Task to carry out :: Where the line with "ributor Pulsa Termurah" appears in the records below, start there and transcribe each line exactly through the last.

Page-level text extractions:
[Start of Attachment]

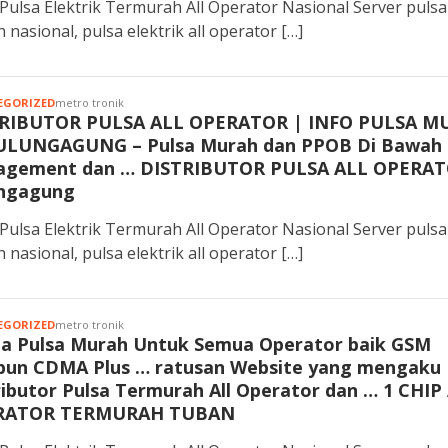
Pulsa Elektrik Termurah All Operator Nasional Server pulsa
 nasional, pulsa elektrik all operator […]
EGORIZED
metro tronik
RIBUTOR PULSA ALL OPERATOR | INFO PULSA M
ULUNGAGUNG – Pulsa Murah dan PPOB Di Bawah
gement dan … DISTRIBUTOR PULSA ALL OPERA
ngagung
Pulsa Elektrik Termurah All Operator Nasional Server pulsa
 nasional, pulsa elektrik all operator […]
EGORIZED
metro tronik
a Pulsa Murah Untuk Semua Operator baik GSM
un CDMA Plus … ratusan Website yang mengaku
ributor Pulsa Termurah All Operator dan … 1 CHIP
RATOR TERMURAH TUBAN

[End of Attachment]

Exercise output ::
ributor Pulsa Termurah All Operator dan … 1 CHIP
RATOR TERMURAH TUBAN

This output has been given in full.